Source material START

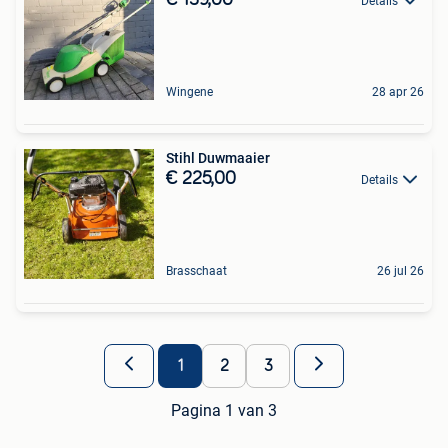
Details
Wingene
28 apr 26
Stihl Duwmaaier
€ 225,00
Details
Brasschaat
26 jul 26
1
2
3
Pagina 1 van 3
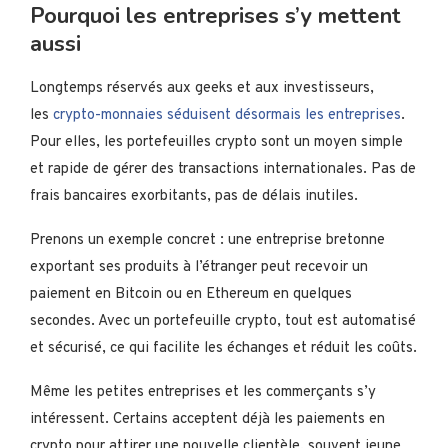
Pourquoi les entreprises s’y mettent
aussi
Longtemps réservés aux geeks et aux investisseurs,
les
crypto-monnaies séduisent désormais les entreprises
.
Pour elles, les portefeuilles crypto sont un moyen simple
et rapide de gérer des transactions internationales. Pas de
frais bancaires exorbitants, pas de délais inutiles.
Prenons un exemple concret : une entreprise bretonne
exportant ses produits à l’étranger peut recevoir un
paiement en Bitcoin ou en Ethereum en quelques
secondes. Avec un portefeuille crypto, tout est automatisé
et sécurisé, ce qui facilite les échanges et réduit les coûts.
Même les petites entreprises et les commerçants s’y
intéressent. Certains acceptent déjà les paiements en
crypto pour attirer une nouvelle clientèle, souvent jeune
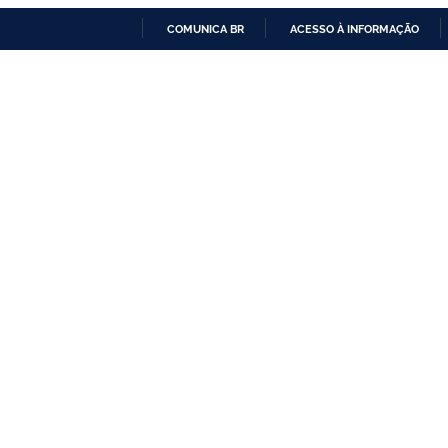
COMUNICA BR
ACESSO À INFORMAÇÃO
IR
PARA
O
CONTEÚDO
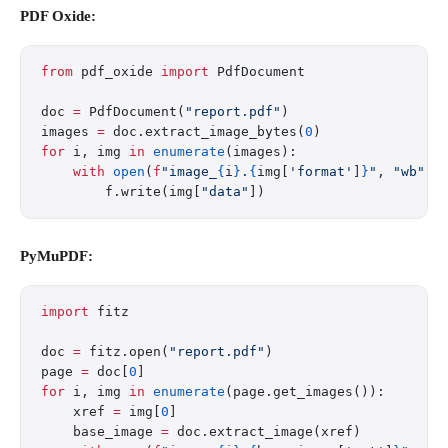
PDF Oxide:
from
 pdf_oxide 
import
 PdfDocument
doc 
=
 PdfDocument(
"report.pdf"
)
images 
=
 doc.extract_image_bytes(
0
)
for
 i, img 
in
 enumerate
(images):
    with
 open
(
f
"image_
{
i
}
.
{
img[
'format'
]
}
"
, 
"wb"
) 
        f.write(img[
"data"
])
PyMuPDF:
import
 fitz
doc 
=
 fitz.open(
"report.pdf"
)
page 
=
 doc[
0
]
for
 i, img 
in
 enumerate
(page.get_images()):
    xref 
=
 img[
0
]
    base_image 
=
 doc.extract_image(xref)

Source material END
Source material START

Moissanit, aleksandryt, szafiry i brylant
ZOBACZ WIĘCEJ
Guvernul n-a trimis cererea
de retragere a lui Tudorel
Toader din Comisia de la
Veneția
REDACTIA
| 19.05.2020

Source material END

> **Work item**
What is the number of lines in the entries above that contain the word "entreprises"? Answer with that number only.

> **Result**
3